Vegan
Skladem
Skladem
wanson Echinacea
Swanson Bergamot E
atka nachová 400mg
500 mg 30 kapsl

...

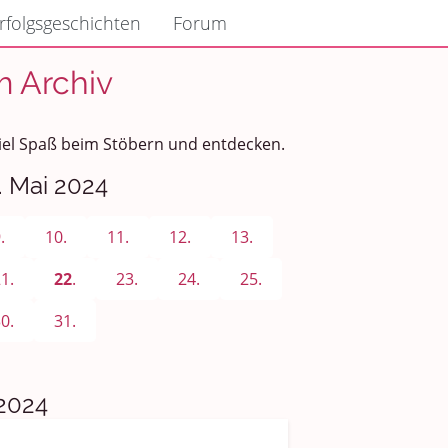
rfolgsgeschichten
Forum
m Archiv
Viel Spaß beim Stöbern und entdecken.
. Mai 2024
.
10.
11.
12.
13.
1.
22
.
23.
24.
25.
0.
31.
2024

--

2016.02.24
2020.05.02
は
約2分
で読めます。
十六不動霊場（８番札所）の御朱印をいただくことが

## Exercise prompt
Set down only the lines above that fall between the line holding "Swanson Bergamot E" and the line holding "500 mg 30 kapsl", inclusive, keeping each exact.

## Answer area
Swanson Bergamot E
atka nachová 400mg
500 mg 30 kapsl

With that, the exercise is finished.